Ne s’apprend nulle part mais prend
(feu) où elle veut bien.
Il est clair qu’à chaque fois que
j’approche de la fin, au lieu d’avoir le sens de l’accomplissement (en-œuvre :
ενεργεια : énergie : entéléchie), j’éprouve un besoin urgent de
quitter ce à quoi j’ai travaillé, Héraclite depuis je ne sais plus combien
d’années; il me faut lui donner congé comme dit le poème Génie de Rimbaud qui est encore la
meilleure traduction de ce fragment que Heidegger présente comme alternative à
toute morale éthique humaniste : ἦθος ἀνθρώπωι δαίμων. Encore
aujourd’hui je ne saurais pas traduire mot pour mot, même si je ne cesse de les
creuser pour les entendre parler : ἦθος = ethos ἀνθρώπωι = pour l’anthrope (autrement dit « genre humain ») δαίμων = ? C’est justement le ? qui commande l’ethos pour les hommes : ils ne
savent pas ce qui les tient au point de forger leur manière habituelle d’être,
leur « caractère ».
C'est donc à partir de cela, ou plutôt de
« celui-là », qui les habite, et qu’ils ne connaissent jamais parce
que cela ou celui-là reste « insortable », si c’est lui qui fait le
partage ou distribue les lots, donc c’est à partir de celui-là qu’il y a une
éthique : le rapport à l’inconnu détermine tout le caractère d’un
homme : s’il l’évite (pour la plupart) ou si au contraire il le cultive
pour user de ce sens positif à ce mot : cultiver l’inconnu ou plutôt le
goût pour ce qui nous échappe et nous
gouverne.
Et même trafiquer dans l'inconnu, comme dira Rimbaud plongé dans le Noir du Harrar-Horror.
Or l’inconnu n’a essentiellement pas de
terme : tout l’est, dans la
mesure même où « tout » inclut le connu comme un élément de
l’ensemble avec lequel pourtant il est en total désaccord. Le combat (polemos) avec l’inconnu, c’est la lutte
pour la connaissance. Or l’inconnu, ce n’est rien d’étranger, d’autre :
c’est le Même mais qui « aime » resté caché comme tel (comme même), et
se donne donc de prime abord et le plus souvent comme autre. Bien voir que
cette illusion vient du Même qui ne veut pas (mais veut aussi) être reconnu
comme maître du tout – Zeus dont la foudre n’est pas juste un attribut mais une
arme dans cette lutte « cosmique » qui fait rage dès le départ – dans
la guerre de libération où l’inconnu foudroie le connu et du même coup libère
la connaissance de tout particularisme, de toute spécialisation étroite et
bornée.
La science moderne née de ce conflit a
d’avance tranché pour la sécurité des certitudes subjectives, subjuguée par
l’avidité technologique de puissance. Si elle a pu découvrir la fission de
l’atome, elle pourra aussi désintégrer la planète ou rendre son climat inhabitable : c’est beaucoup plus
facile que de maintenir le discordant ensemble avec l’accordé.

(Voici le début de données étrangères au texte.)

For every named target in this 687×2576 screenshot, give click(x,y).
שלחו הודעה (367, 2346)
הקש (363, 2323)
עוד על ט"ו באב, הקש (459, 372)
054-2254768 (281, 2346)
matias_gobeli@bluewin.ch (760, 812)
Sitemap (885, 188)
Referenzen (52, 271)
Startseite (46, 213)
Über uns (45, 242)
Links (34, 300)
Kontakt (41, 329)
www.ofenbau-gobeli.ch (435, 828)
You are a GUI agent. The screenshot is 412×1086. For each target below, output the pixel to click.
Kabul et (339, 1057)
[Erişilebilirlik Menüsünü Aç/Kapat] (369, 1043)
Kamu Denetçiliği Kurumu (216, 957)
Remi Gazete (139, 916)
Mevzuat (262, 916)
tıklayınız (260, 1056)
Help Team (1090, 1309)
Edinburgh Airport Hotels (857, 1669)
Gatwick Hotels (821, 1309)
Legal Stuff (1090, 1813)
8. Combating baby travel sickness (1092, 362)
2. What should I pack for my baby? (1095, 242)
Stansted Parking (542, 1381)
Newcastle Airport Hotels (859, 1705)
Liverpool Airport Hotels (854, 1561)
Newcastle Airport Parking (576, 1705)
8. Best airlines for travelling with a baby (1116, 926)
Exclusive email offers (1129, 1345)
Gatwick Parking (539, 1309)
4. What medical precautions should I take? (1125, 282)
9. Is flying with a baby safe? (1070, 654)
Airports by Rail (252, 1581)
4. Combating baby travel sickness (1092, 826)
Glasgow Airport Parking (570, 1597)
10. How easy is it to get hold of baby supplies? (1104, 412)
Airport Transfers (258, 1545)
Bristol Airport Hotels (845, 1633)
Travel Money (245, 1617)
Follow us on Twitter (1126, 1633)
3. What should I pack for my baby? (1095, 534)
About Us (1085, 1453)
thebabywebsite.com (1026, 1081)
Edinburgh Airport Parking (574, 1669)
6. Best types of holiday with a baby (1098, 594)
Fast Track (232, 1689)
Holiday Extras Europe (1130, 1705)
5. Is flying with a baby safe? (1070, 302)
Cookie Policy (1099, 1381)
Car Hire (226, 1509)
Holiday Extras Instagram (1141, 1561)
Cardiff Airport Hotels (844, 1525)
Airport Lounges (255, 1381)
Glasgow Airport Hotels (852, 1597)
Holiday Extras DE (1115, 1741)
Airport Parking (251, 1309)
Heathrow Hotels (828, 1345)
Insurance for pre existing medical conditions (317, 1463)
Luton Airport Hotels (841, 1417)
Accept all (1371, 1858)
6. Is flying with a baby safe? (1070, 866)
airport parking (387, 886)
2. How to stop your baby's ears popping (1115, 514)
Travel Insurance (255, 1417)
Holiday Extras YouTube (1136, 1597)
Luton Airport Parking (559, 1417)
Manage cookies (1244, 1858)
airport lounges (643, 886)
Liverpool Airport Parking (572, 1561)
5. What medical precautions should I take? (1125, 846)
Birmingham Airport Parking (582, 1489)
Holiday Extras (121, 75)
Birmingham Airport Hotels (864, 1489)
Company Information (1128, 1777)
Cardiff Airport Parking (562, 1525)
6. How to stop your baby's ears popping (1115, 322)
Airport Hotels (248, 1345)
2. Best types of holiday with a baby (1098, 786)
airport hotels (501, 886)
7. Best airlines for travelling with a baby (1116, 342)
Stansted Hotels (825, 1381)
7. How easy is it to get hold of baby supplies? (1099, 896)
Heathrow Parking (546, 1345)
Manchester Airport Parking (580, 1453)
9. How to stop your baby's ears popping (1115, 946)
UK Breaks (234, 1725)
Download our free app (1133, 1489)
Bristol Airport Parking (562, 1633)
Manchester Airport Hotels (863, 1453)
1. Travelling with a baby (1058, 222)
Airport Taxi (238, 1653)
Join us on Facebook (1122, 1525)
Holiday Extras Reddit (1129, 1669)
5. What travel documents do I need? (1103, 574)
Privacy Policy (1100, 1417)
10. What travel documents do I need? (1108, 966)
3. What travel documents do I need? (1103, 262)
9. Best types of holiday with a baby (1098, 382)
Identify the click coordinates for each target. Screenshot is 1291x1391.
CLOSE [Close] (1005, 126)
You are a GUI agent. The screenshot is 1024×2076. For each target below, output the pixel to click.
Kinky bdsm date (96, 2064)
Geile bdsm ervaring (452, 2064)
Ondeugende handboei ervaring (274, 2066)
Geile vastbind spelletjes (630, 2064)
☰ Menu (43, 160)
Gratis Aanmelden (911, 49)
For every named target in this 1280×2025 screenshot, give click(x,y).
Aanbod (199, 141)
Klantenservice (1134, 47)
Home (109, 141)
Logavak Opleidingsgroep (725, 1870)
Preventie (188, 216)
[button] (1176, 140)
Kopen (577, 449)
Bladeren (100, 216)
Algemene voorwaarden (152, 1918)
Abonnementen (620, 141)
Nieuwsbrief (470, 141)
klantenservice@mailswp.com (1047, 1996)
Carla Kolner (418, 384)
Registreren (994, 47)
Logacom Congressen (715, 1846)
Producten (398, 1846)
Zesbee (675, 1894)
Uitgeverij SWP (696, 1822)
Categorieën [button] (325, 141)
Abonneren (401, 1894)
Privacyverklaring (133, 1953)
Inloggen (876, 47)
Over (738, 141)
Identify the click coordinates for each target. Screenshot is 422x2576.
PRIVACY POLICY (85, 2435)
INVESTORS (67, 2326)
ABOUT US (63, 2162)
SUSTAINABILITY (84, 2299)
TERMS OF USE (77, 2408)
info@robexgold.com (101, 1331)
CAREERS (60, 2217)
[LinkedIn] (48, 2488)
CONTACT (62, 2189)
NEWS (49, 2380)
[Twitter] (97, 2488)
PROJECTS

Il n’est pas certain que δαίμων ait toujours eu un sens positif ; au contraire, tout indique qu’il parle plutôt
sous forme d’interdits. Ce qui donne à toute éthique un caractère défensif, de
résistance à l’ennemi. Mais c’est la nature de l’ennemi qui est déterminante « pour
l’homme » : le plus souvent il ne le connaît pas et se trompe
royalement en supposant par exemple qu’il ne peut être qu’extérieur et étranger
à soi. Et c’est bien ainsi qu’il apparaît (comme l’inhabituel), alors que c’est
notre hôte et qu’il faut l’accueillir
comme notre invité, même s’il risque de bouleverser toutes nos habitudes.
Mais quoi ? On en arrive à des
propositions incompatibles comme celles-ci :
a. il faut
accueillir l’ennemi parce qu’il pourrait bien être un dieu (xénophilie homérique);
b. l’homme s’en
tient à ce qu’il considère familier alors qu’il ne voit pas que c’est son
ennemi mortel (sous la forme, par exemple, du mythe de la famille "unie", alors qu'elle naît de la dissension des sexes);
c. c’est
précisément parce que l’ennemi est mortel qu’il est le seul capable de nous
rendre libre à l’égard de la mort, qui n’est donc pas l’ennemi public numéro un
si c’est elle qui maintient l’humanité ensemble, elle qui d’une certaine
manière fait le lien mais toujours dénié du fait de l’idiotie congénitale des
mortels (chacun s'estime propriétaire de ses pensées comme si penser n'était pas commun à tous) ?
Comment s’en sort-on, alors, de ces
apories ? Justement, on ne s’en sort jamais : sinon, ce ne serait pas
de réelles apories ; vouloir s’en sortir est même ce qui empêche d'y séjourner et donc d'en rien apprendre (des répétitions polymorphes de l'Histoire). Mais l’affrontement, le face-à-face n’est pas non plus une option
réelle face à la mort : vu qu’elle n’a aucune face à offrir, elle qui les
efface toutes. Que reste-t-il alors ? Aucune « option », ce
n’est pas une affaire de choix, et le libre-arbitre est bien la plus lâche des
inventions humaines en matière d’éthique. Ni contourner ni affronter « la
mort » mais jouer avec le temps.
Loin de la fuir ou de l’attendre, passer et même "sauter" (Heidegger) par devant elle, mais pour cela, ne
pas lui sauter dessus en pensant être le plus fort. Il n'y a pas de plus fort en la matière, toute force y trouve sa fin - sa mort. Donc juste s’écarter de son « chemin », justement parce
qu’elle est toute tracée, une auto-route, au contraire de l’existence extatique du Dasein. Sauter dans une
dimension différente : « dans » la différence même : le
même différant de l’identique.
Élan ou allant : affaire de légèreté,
de ne pas s'encombrer, de rester dispos (σοφος) : s'attendre à ce
qui contre toute attente advient, survient, a lieu, fait le lieu non seulement
vacant, libre, mais désirable,
habitable.
Mais comment parler de désir là où il n'y
a plus que les gens ? N’y a-t-il donc que la contrariété ou l'adversité qui
rassemble ? Pas l’amitié ou l’amour ? Ou bien reste-t-on englué dans le
dualisme en séparant et opposant les deux ?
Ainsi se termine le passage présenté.